In a section of our investor notes written at the end of February, I wrote about the rise of venture debt, arguing that they were staking claim to a fertile land left fallow by incumbent banks. By not lending to upstart innovators, banks had left an opening. There are multiple, legitimate reasons for this, of course. But in re-reading that note, I felt nostalgic for a statement I made. Describing the rise of venture debt, I argued that more hair has been lost to balding than to scalping. To the gradual ceding of territory, much more than to losses in full-frontal attacks, allowing disruptors to claim new territories.
We are now in April and one takes no pleasure in reporting that a scalping of unprecedented scale is underway. As investment bankers, we revel in the comfort that our models afford us. But there is no escaping the fundamental truth that we operate within a very narrow tolerance margin. Like a city built on an island at sea-level, we are designed to weather the tides, and the occasional hurricane counts for a known catastrophe: One we can weather. What we face now is instead a tsunami—one our way of life is not designed for—with waves that will splash ashore long after.
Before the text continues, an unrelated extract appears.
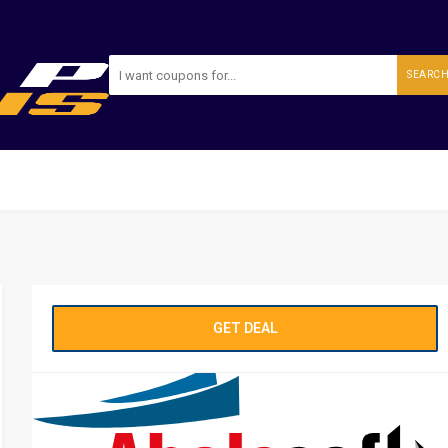
SEARC
GET DEAL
Our firm works with early-stage startups, so I will focus this article on their landscape.
2020 did not start on a great note: after a record funding year, there were signs that equity rounds were going to slow, and that valuations would get dearer. A piece I wrote here in November—the Three Ghosts of SoftBank—covered a flailing Vision Fund and its impacts. Elsewhere too, there were signs that unit economics was going to become of critical import, with funders increasingly unwilling to hold users acquired as a measure of success. This might largely have been an over-correction in response to the frenzy of the past few years, but there was no escaping the fact, as we rung in the new year, that the party was behind us.
Our expectations, nonetheless, from 2020 were sanguine. It was to be the year of course correction, when a number of businesses would tighten their belts. Funding—though at lower valuations—would largely continue for deserving startups. That is now set to change, both in the short and long term.
In the short-term, almost everyone will be holding their breaths. Far too many business models face a fundamental disruption of close to zero consumption for VCs to inject fresh capital. Signed term-sheets are landing up in the icebox, to be revived when the post-crisis picture gets clearer. And those businesses that will get a fillip in consumption because of a highly confined home-bound lifestyle have yet to prove that these gains are maintainable. This is the time to wait, despite the fact that many entrepreneurs are willing to strike deals at lower valuations.
The other source of transactions—acquisitions—will largely come to a standstill for now. Deals that were well-cooked may still follow through, but those in earlier stages will find themselves in the same icebox. Not only because of the inherent instabilities of the environment, but also because most acquirers are seeing large scale erosion of capital in public markets, and may themselves be confronting existential questions. As the issuance of fresh commercial paper ceases and debt becomes dearer, the erosion in equity value may force several large acquirers—public and private—to redeploy their firepower towards holding the fort, rather than advancing in fresh territories.
The long term effects of this disruption are harder to predict but almost every factor we evaluate points towards a slowdown. Timid equity markets, bottomed out interest rates with limited stimulation firepower available to central banks, shrinking debt markets, a precipitous drop in individual earnings and consumption, and rapidly disrupting oil prices all point to a fundamental, tectonic shift that will drastically redraw the landscape that emerges on the other side.
Thankfully though, it is not all bad news. This, more than ever before, is the great culling. What emerges will doubtless be stronger, and capable of weathering larger shocks. It is the time for long-term oriented, value investors to find deals priced in alignment to long term underlying value. Innovative debt funders will find the cream to lend to. And those who can supply capital in the short term will be able to bridge fundamentally strong companies towards finding long term value, and make attractive returns in the process.
Often, when the news is the worst, there is most value to be found. The great culling of 2020 is no different: This is a call to arms for value investors. Don’t be deterred by the gore, and be the wind in the sail for the champions of tomorrow. The resilient shall find fresh lands to plant their flags on once these waves recede.
The writer is the MD of Bexley Advisors - a boutique investment bank focused early stage deals in Tech and Media
The thoughts and opinions shared here are of the author.